Task description: The entries follow. Copy every line in which "BALLET" appears.

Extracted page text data
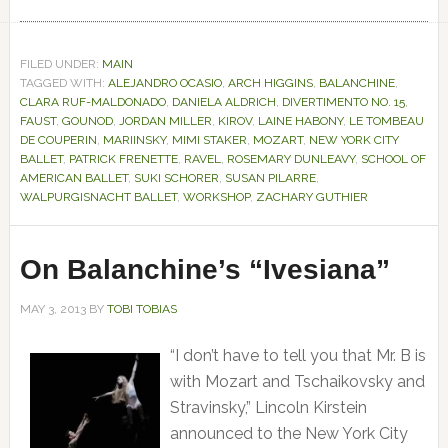
FILED UNDER:
MAIN
TAGGED WITH:
ALEJANDRO OCASIO
,
ARCH HIGGINS
,
BALANCHINE
,
CLARA RUF-MALDONADO
,
DANIELA ALDRICH
,
DIVERTIMENTO NO. 15
,
FAUST
,
GOUNOD
,
JORDAN MILLER
,
KIROV
,
LAINE HABONY
,
LE TOMBEAU
DE COUPERIN
,
MARIINSKY
,
MIMI STAKER
,
MOZART
,
NEW YORK CITY
BALLET
,
PATRICK FRENETTE
,
RAVEL
,
ROSEMARY DUNLEAVY
,
SCHOOL OF
AMERICAN BALLET
,
SUKI SCHORER
,
SUSAN PILARRE
,
WALPURGISNACHT BALLET
,
WORKSHOP
,
ZACHARY GUTHIER
On Balanchine’s “Ivesiana”
MAY 3, 2013
BY
TOBI TOBIAS
“I don’t have to tell you that Mr. B is
with Mozart and Tschaikovsky and
Stravinsky,” Lincoln Kirstein
announced to the New York City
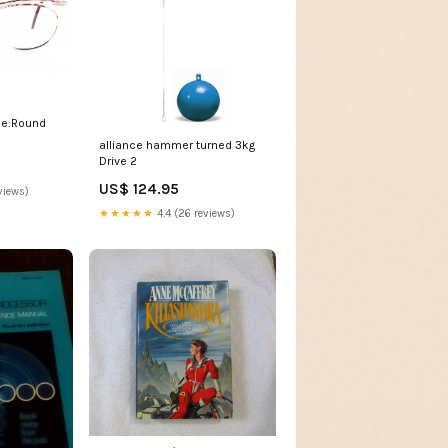
le:Round
alliance hammer turned 3kg
Drive 2
US$ 124.95
views)
★★★★★
4.4 (26 reviews)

Answer to the exercise:
BALLET
AMERICAN BALLET
WALPURGISNACHT BALLET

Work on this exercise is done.